Task description
Give back the lines below verbatim, omitting all pictures.

Segment Start: Data for analysis

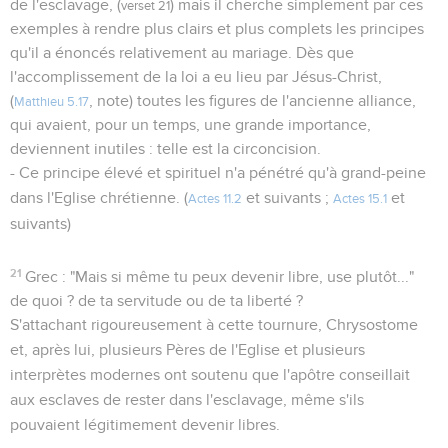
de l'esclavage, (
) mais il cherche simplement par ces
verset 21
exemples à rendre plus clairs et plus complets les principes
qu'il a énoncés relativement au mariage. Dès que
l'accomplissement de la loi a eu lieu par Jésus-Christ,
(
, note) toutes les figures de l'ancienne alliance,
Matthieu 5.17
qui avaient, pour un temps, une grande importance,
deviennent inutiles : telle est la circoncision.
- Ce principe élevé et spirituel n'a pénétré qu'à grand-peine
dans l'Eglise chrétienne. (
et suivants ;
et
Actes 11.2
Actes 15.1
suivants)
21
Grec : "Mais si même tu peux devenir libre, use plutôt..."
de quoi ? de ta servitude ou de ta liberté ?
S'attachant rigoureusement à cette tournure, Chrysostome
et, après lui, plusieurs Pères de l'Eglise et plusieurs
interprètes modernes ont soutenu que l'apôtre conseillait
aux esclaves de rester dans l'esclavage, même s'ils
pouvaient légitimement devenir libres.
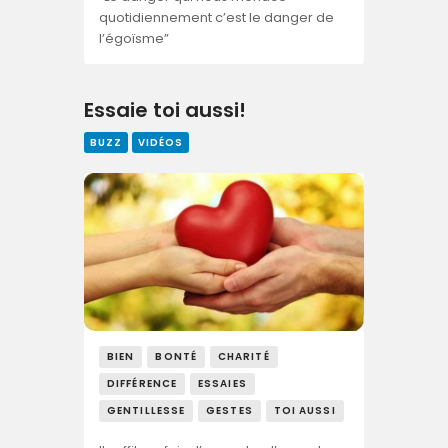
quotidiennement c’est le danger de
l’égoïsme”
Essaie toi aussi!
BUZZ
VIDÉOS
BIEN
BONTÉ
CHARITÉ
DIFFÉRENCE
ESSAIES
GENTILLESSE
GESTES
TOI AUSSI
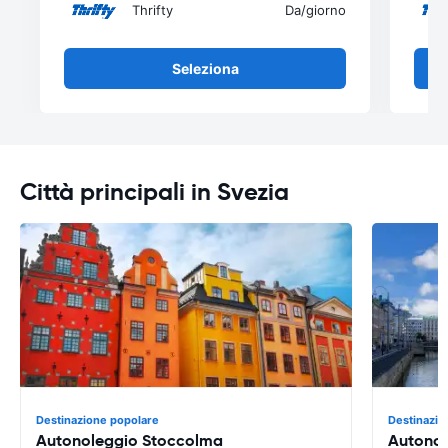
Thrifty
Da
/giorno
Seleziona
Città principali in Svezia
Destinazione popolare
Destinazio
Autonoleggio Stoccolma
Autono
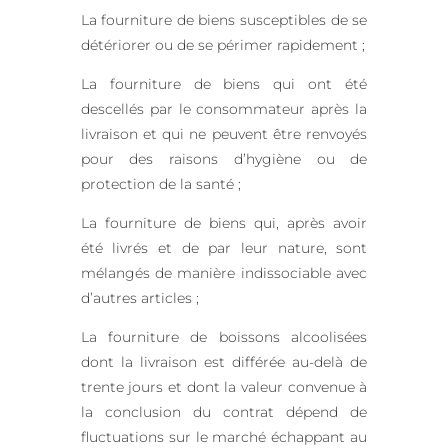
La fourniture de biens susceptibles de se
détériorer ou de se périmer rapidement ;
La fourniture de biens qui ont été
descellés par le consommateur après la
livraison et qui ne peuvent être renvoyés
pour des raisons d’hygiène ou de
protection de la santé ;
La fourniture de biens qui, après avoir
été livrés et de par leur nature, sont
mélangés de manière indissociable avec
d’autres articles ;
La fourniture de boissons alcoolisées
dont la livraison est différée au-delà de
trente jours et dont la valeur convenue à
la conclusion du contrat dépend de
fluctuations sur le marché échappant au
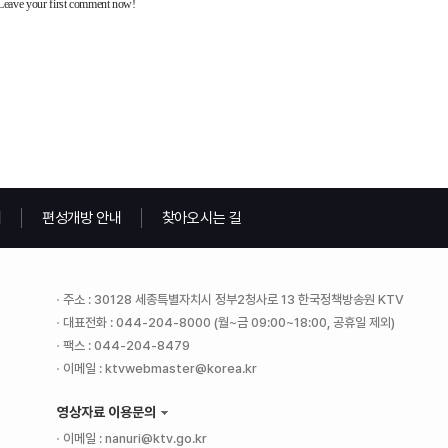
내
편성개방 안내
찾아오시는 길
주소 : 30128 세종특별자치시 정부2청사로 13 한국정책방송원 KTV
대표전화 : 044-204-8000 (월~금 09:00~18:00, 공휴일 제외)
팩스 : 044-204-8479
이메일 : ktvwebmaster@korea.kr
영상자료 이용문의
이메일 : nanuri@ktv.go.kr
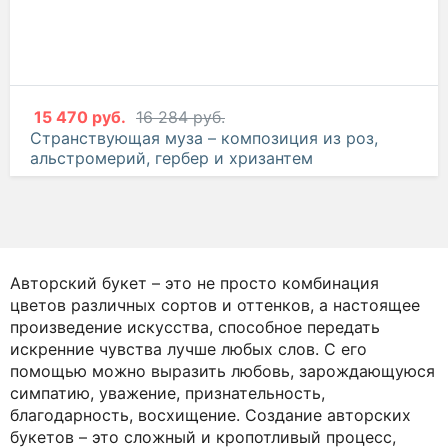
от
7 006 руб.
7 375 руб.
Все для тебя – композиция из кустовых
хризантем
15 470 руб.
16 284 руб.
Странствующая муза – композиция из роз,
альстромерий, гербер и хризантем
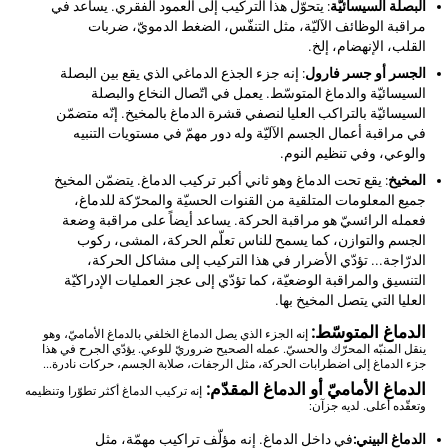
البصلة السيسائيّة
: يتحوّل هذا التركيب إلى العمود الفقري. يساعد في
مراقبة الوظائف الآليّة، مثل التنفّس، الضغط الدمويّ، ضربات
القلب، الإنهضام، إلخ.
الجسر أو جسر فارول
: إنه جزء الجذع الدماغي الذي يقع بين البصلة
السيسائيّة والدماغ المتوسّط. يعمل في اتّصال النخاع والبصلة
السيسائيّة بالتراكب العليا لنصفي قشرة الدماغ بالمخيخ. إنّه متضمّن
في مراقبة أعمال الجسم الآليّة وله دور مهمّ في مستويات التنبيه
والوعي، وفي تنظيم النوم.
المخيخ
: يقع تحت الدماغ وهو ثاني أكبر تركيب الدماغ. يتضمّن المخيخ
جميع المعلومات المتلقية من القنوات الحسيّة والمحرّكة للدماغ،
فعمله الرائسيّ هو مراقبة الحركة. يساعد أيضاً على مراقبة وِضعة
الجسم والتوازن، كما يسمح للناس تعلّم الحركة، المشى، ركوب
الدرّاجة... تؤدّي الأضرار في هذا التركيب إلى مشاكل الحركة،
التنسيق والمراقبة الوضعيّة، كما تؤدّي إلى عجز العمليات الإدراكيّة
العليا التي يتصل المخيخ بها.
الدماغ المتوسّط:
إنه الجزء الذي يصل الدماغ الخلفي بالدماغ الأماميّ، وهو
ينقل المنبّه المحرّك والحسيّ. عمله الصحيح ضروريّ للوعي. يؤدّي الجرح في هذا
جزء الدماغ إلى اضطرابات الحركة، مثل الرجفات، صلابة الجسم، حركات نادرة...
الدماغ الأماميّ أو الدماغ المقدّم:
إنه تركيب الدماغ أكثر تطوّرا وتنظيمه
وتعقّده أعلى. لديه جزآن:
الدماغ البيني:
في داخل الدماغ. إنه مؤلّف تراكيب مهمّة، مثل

Segment End: Data for analysis

Expected output
de l'esclavage, (
) mais il cherche simplement par ces
verset 21
exemples à rendre plus clairs et plus complets les principes
qu'il a énoncés relativement au mariage. Dès que
l'accomplissement de la loi a eu lieu par Jésus-Christ,
(
, note) toutes les figures de l'ancienne alliance,
Matthieu 5.17
qui avaient, pour un temps, une grande importance,
deviennent inutiles : telle est la circoncision.
- Ce principe élevé et spirituel n'a pénétré qu'à grand-peine
dans l'Eglise chrétienne. (
et suivants ;
et
Actes 11.2
Actes 15.1
suivants)
21
Grec : "Mais si même tu peux devenir libre, use plutôt..."
de quoi ? de ta servitude ou de ta liberté ?
S'attachant rigoureusement à cette tournure, Chrysostome
et, après lui, plusieurs Pères de l'Eglise et plusieurs
interprètes modernes ont soutenu que l'apôtre conseillait
aux esclaves de rester dans l'esclavage, même s'ils
pouvaient légitimement devenir libres.
quotidiennement c’est le danger de
l’égoïsme”
Essaie toi aussi!
BUZZ
VIDÉOS
BIEN
BONTÉ
CHARITÉ
DIFFÉRENCE
ESSAIES
GENTILLESSE
GESTES
TOI AUSSI
Thrifty
Da
/giorno
Seleziona
Città principali in Svezia
Destinazione popolare
Destinazio
Autonoleggio Stoccolma
Autono
La fourniture de biens susceptibles de se
détériorer ou de se périmer rapidement ;
La fourniture de biens qui ont été
descellés par le consommateur après la
livraison et qui ne peuvent être renvoyés
pour des raisons d’hygiène ou de
protection de la santé ;
La fourniture de biens qui, après avoir
été livrés et de par leur nature, sont
mélangés de manière indissociable avec
d’autres articles ;
La fourniture de boissons alcoolisées
dont la livraison est différée au-delà de
trente jours et dont la valeur convenue à
la conclusion du contrat dépend de
fluctuations sur le marché échappant au
내
편성개방 안내
찾아오시는 길
주소 : 30128 세종특별자치시 정부2청사로 13 한국정책방송원 KTV
대표전화 : 044-204-8000 (월~금 09:00~18:00, 공휴일 제외)
팩스 : 044-204-8479
이메일 : ktvwebmaster@korea.kr
영상자료 이용문의
이메일 : nanuri@ktv.go.kr
от
7 006 руб.
7 375 руб.
Все для тебя – композиция из кустовых
хризантем
15 470 руб.
16 284 руб.
Странствующая муза – композиция из роз,
альстромерий, гербер и хризантем
البصلة السيسائيّة
: يتحوّل هذا التركيب إلى العمود الفقري. يساعد في
مراقبة الوظائف الآليّة، مثل التنفّس، الضغط الدمويّ، ضربات
القلب، الإنهضام، إلخ.
الجسر أو جسر فارول
: إنه جزء الجذع الدماغي الذي يقع بين البصلة
السيسائيّة والدماغ المتوسّط. يعمل في اتّصال النخاع والبصلة
السيسائيّة بالتراكب العليا لنصفي قشرة الدماغ بالمخيخ. إنّه متضمّن
في مراقبة أعمال الجسم الآليّة وله دور مهمّ في مستويات التنبيه
والوعي، وفي تنظيم النوم.
المخيخ
: يقع تحت الدماغ وهو ثاني أكبر تركيب الدماغ. يتضمّن المخيخ
جميع المعلومات المتلقية من القنوات الحسيّة والمحرّكة للدماغ،
فعمله الرائسيّ هو مراقبة الحركة. يساعد أيضاً على مراقبة وِضعة
الجسم والتوازن، كما يسمح للناس تعلّم الحركة، المشى، ركوب
الدرّاجة... تؤدّي الأضرار في هذا التركيب إلى مشاكل الحركة،
التنسيق والمراقبة الوضعيّة، كما تؤدّي إلى عجز العمليات الإدراكيّة
العليا التي يتصل المخيخ بها.
الدماغ المتوسّط:
إنه الجزء الذي يصل الدماغ الخلفي بالدماغ الأماميّ، وهو
ينقل المنبّه المحرّك والحسيّ. عمله الصحيح ضروريّ للوعي. يؤدّي الجرح في هذا
جزء الدماغ إلى اضطرابات الحركة، مثل الرجفات، صلابة الجسم، حركات نادرة...
الدماغ الأماميّ أو الدماغ المقدّم:
إنه تركيب الدماغ أكثر تطوّرا وتنظيمه
وتعقّده أعلى. لديه جزآن:
الدماغ البيني:
في داخل الدماغ. إنه مؤلّف تراكيب مهمّة، مثل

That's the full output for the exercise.